Wherever "Volvo" appears in the records below, copy the line that holds it.

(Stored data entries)
++++

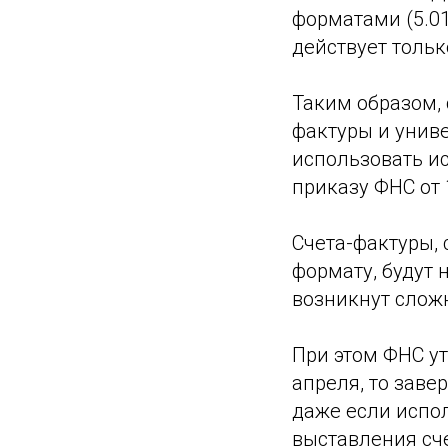
форматами (5.01
действует тольк
Таким образом, 
фактуры и унив
использовать и
приказу ФНС от 
Счета-фактуры, 
формату, будут 
возникнут сложн
При этом ФНС ут
апреля, то заве
даже если испо
выставления сч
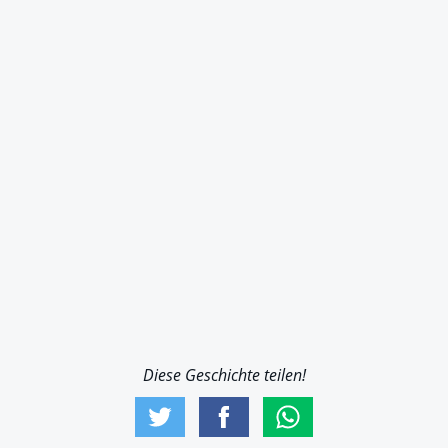
Diese Geschichte teilen!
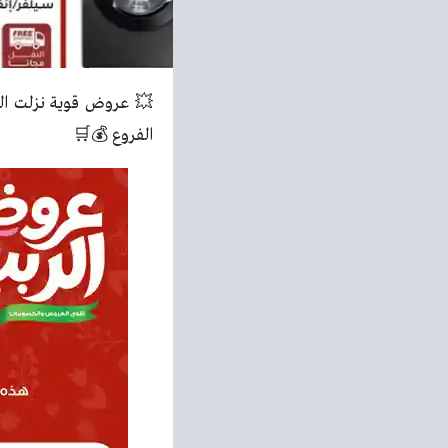
💥 عروض قوية نزلت الن
الفروع 💰🛒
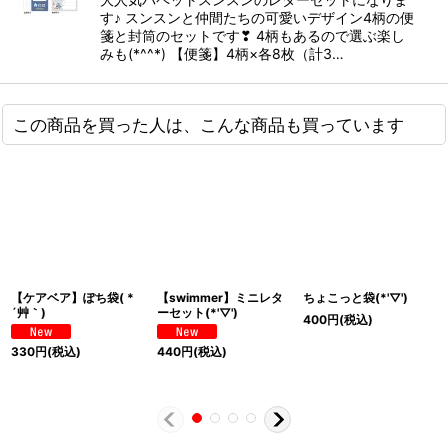
す♪ スンスンと仲間たちの可愛いデザイン4柄の便
箋と封筒のセットです❣ 4柄もあるので選ぶ楽し
みも(*^^*) 【便箋】4柄×各8枚（計3…
この商品を買った人は、こんな商品も買っています
【ケアベア】ぽち袋( *
【swimmer】ミニレタ
ちょこっと袋(*'▽')
´艸｀)
ーセット(*'▽')
400
円
(税込)
330
円
(税込)
440
円
(税込)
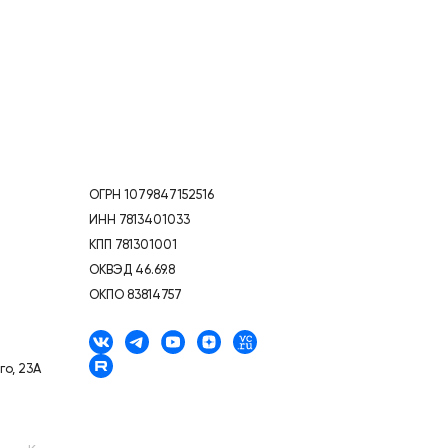
ОГРН 1079847152516
ИНН 7813401033
КПП 781301001
ОКВЭД 46.69.8
ОКПО 83814757
го, 23А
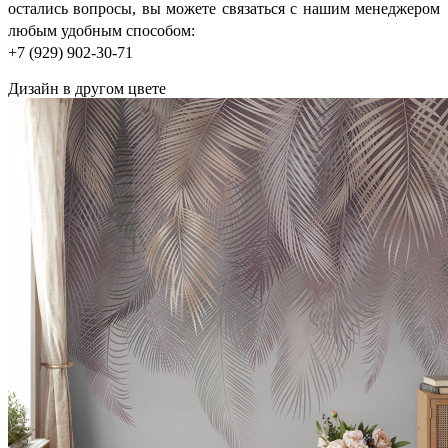
остались вопросы, вы можете связаться с нашим менеджером
любым удобным способом:
+7 (929) 902-30-71
Дизайн в другом цвете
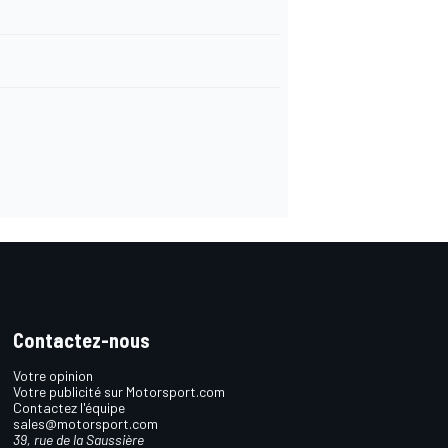
Contactez-nous
Votre opinion
Votre publicité sur Motorsport.com
Contactez l'équipe
sales@motorsport.com
39, rue de la Saussière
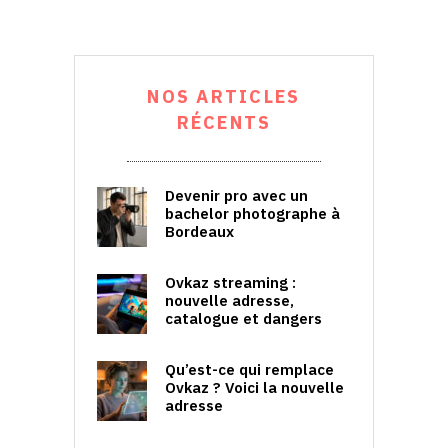
NOS ARTICLES
RÉCENTS
Devenir pro avec un
bachelor photographe à
Bordeaux
Ovkaz streaming :
nouvelle adresse,
catalogue et dangers
Qu’est-ce qui remplace
Ovkaz ? Voici la nouvelle
adresse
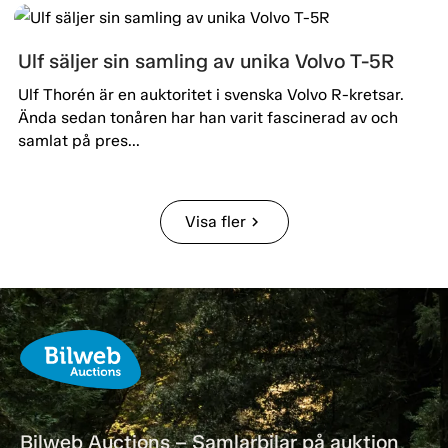
Ulf säljer sin samling av unika Volvo T-5R
Ulf Thorén är en auktoritet i svenska Volvo R-kretsar.
Ända sedan tonåren har han varit fascinerad av och
samlat på pres...
Visa fler
chevron_right
Bilweb Auctions – Samlarbilar på auktion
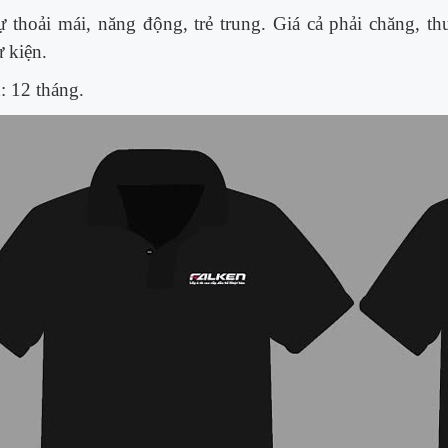
ự thoải mái, năng động, trẻ trung. Giá cả phải chăng,
ự kiện.
: 12 tháng.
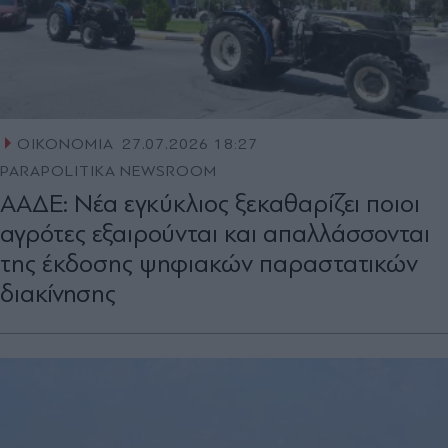
ΟΙΚΟΝΟΜΙΑ
27.07.2026 18:27
PARAPOLITIKA NEWSROOM
ΑΑΔΕ: Νέα εγκύκλιος ξεκαθαρίζει ποιοι
αγρότες εξαιρούνται και απαλλάσσονται
της έκδοσης ψηφιακών παραστατικών
διακίνησης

++++

Task output —
Ulf säljer sin samling av unika Volvo T-5R
Ulf Thorén är en auktoritet i svenska Volvo R-kretsar.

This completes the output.